Objectives/hypothesis: Cyclin D1, a cell cycle regulator localized to chromosome 11q13, is amplified in several human tumors including head and neck squamous cell carcinoma (HNSCC). Amplification and/or overexpression of cyclin D1 have been correlated to a poor prognosis. Deletion of the p16 gene, localized to 9p21, has also been observed in a significant proportion of HNSCC. The p16 gene regulates cyclin D1-CDK4 activity and prevents retinoblastoma tumor suppressor gene phosphorylation, thereby downregulating cellular proliferation. Detection of cyclin D1 amplification and p16 deletion using a simple and sensitive method will be valuable for the development of effective treatment modalities for head and neck cancer.

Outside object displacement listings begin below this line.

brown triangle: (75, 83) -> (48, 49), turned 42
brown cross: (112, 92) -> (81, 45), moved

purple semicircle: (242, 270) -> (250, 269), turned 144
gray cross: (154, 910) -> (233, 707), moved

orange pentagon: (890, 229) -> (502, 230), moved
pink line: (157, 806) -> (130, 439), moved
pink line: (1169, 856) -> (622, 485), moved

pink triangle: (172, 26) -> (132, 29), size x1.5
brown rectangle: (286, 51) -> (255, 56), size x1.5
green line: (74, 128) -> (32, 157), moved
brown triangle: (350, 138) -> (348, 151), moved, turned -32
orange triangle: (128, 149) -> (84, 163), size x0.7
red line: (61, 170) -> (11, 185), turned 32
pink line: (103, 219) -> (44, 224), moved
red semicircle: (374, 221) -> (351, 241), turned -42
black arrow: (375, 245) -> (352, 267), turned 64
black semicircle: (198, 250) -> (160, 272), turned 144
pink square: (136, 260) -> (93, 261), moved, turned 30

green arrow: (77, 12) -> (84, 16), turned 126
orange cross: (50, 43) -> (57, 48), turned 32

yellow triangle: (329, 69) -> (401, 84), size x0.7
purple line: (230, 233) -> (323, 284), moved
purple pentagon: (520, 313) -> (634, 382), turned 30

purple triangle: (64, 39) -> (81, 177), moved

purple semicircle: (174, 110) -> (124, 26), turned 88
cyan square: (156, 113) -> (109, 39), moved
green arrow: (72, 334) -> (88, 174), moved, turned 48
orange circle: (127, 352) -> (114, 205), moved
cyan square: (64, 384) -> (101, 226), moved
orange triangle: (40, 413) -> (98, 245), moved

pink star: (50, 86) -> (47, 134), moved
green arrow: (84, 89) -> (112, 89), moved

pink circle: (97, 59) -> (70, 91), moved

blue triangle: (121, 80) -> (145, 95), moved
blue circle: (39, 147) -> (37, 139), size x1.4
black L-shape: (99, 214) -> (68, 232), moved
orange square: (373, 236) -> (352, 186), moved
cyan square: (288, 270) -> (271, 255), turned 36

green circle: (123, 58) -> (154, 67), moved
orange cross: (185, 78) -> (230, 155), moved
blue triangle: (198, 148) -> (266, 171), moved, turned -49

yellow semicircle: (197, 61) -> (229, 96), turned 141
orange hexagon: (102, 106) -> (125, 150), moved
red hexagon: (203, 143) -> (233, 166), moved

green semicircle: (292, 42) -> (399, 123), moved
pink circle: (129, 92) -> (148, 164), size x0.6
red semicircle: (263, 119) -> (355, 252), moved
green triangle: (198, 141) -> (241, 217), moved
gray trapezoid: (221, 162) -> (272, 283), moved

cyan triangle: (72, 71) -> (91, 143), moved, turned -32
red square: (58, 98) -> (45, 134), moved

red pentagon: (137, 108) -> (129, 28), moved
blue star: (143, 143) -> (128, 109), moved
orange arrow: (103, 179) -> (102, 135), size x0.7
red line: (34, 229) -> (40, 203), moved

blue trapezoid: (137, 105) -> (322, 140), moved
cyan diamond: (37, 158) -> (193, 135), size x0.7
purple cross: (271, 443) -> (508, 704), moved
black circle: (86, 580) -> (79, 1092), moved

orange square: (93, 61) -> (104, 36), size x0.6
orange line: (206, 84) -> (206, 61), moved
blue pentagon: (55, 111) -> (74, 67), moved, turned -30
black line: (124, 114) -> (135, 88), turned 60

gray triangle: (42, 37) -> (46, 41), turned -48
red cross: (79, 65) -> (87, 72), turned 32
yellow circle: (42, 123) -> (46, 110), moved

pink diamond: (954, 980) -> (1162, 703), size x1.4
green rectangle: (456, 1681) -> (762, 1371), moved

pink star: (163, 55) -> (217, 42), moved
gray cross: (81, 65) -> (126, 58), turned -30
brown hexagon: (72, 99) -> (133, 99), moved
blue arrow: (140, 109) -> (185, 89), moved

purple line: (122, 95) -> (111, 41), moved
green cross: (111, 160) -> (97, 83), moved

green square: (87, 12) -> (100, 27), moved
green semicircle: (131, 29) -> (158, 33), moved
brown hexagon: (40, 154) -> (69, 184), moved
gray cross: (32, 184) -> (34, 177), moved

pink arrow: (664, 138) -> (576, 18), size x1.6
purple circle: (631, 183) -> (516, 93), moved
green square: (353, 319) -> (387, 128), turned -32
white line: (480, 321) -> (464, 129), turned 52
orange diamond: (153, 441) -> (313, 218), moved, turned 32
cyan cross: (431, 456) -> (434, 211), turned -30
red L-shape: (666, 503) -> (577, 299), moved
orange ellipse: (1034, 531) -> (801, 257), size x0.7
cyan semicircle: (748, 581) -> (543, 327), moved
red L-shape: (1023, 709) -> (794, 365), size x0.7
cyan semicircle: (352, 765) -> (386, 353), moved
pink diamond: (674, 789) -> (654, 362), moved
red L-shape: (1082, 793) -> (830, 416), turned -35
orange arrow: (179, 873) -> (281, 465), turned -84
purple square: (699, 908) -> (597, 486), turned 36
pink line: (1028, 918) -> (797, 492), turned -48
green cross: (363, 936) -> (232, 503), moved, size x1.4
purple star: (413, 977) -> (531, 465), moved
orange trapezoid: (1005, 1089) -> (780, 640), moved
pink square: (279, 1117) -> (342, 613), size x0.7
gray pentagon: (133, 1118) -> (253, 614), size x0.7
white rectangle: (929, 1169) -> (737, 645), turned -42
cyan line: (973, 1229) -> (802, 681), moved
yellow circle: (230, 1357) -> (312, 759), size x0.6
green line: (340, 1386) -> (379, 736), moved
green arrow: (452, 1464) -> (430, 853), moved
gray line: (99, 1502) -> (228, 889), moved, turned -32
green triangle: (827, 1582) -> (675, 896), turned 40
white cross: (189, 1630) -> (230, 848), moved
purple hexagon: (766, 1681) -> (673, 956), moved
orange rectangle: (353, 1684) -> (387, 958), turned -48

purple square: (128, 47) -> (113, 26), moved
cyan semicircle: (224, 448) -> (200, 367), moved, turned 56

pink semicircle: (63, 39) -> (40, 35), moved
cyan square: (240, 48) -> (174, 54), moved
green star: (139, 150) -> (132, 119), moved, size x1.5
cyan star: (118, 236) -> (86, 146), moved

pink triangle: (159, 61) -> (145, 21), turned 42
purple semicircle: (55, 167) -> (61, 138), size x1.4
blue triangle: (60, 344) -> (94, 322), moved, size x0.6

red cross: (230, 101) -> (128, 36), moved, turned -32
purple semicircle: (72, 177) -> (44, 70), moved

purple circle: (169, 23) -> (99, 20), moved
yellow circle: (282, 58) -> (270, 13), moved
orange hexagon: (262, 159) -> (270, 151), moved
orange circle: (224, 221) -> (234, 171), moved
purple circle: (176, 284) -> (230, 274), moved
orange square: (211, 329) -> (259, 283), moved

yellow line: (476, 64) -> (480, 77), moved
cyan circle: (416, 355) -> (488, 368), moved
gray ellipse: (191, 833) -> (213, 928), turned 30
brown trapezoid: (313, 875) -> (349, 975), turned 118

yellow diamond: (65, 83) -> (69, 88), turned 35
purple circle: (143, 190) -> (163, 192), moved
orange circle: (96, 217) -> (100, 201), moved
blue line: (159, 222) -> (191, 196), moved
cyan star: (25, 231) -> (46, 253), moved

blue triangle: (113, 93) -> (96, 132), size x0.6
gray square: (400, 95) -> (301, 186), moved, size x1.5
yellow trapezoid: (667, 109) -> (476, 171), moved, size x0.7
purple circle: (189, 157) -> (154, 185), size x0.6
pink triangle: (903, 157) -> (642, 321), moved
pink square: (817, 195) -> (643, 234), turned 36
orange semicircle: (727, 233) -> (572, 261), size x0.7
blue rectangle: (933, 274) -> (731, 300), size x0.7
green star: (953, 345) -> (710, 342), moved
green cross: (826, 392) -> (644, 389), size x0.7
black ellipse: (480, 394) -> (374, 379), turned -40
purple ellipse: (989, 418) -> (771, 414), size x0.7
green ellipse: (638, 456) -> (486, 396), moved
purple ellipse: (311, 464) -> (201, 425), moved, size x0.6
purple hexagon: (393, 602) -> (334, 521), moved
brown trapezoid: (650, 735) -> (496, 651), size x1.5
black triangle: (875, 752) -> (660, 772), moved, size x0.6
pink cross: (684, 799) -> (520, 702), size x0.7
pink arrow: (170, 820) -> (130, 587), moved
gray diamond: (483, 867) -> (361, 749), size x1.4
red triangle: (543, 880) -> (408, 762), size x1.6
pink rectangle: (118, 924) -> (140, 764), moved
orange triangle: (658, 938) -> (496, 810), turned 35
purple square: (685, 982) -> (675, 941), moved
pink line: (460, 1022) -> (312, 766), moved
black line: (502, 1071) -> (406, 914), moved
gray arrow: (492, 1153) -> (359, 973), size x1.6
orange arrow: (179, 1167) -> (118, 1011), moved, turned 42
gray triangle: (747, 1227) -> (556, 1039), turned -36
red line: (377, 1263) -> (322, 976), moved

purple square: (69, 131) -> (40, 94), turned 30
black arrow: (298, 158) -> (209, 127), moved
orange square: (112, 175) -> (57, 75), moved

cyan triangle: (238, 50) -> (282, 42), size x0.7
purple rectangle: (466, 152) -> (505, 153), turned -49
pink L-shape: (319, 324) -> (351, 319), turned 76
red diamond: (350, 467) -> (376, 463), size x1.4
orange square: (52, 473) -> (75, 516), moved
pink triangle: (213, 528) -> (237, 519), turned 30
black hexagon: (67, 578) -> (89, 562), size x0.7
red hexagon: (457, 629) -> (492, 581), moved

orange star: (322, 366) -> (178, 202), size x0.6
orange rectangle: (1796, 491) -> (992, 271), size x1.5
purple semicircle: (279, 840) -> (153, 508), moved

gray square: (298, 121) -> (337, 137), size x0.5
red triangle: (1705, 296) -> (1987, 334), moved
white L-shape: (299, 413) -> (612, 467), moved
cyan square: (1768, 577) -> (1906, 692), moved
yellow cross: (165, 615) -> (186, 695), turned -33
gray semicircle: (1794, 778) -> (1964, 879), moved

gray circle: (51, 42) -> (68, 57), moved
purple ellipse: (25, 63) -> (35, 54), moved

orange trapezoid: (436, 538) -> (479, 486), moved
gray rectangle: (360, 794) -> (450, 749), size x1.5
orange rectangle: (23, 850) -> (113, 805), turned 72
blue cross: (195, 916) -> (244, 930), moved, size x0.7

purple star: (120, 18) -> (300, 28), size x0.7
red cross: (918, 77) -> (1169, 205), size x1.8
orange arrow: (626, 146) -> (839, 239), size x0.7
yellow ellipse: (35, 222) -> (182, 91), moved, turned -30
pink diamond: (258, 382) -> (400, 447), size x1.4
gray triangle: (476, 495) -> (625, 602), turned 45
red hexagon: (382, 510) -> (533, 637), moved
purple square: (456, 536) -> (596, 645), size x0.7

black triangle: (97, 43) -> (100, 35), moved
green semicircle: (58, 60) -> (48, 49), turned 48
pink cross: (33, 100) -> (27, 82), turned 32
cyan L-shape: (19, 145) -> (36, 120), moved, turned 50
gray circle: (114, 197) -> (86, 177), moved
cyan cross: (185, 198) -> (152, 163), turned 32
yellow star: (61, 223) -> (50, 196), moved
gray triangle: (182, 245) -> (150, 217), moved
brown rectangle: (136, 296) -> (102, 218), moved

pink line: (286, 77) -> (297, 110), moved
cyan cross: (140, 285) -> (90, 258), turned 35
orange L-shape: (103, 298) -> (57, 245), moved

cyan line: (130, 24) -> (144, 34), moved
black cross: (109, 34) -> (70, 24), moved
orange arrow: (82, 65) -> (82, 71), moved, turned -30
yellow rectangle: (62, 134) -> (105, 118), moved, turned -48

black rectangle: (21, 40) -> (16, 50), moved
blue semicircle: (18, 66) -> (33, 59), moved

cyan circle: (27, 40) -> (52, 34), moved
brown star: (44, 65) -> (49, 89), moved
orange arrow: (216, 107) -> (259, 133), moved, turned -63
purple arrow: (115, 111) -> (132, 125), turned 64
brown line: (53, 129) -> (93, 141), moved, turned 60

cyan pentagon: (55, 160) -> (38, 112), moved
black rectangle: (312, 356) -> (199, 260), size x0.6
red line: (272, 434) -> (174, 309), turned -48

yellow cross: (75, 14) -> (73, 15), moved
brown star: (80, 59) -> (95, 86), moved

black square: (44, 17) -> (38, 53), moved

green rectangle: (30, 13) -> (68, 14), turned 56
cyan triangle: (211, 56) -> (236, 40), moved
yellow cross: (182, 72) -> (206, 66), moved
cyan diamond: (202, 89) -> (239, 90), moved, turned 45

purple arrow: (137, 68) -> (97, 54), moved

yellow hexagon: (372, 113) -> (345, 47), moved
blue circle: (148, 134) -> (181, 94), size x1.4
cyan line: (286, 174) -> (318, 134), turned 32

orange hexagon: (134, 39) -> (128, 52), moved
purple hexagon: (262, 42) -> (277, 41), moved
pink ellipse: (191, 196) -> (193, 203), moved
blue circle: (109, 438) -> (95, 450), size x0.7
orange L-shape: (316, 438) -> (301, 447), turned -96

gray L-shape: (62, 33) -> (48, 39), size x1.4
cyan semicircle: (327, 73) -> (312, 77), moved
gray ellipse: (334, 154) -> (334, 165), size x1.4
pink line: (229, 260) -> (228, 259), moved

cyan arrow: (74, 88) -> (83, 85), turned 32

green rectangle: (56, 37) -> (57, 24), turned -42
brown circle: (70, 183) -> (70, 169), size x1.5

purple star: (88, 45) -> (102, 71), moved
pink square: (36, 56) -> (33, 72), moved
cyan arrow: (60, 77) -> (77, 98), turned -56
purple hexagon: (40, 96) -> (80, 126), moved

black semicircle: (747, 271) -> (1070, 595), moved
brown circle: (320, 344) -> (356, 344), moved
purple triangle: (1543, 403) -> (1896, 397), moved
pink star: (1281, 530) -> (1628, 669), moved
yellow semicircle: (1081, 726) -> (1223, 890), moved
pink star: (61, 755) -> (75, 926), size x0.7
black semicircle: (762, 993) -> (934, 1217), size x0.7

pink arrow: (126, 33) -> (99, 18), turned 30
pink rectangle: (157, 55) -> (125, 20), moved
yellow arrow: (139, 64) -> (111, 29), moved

Study design: We have used fluorescence in situ hybridization (FISH) to study cyclin D1 amplification and p16 gene deletion in head and neck tumors. Both single- and dual-color FISH were performed.
Methods: Paraffin-embedded tissues from 103 patients with HNSCC were analyzed using genomic DNA probes for cyclin D1 and p16. Dual-color FISH was performed with chromosome 11 or 9 centromeric probes as a control. Twenty-eight of these samples were analyzed for p16 expression by immunohistochemistry.
Results: Cyclin D1 amplification was observed in 30% (31/103) of patients, and p16 deletion in 52% (54/103). Lack of p16 expression was observed in 64% (18/28) of patients. There was a good correlation between the deletion of p16 sequences and the loss of p16 expression (P = .008). Amplification of cyclin D1 had a statistically significant association with recurrence, distant metastasis, and survival at 36 months. There was a significant association between p16 deletion and the development of distant metastases. Cyclin D1 amplification and p16 deletion together correlated with recurrence, distant metastasis, and survival.
Conclusions: We demonstrate that FISH is a simple and sensitive method for detecting cyclin D1 amplification and p16 deletion in head and neck cancer. Our results suggest that these two genetic aberrations together portend a poorer outcome than either of the abnormalities alone in head and neck cancer.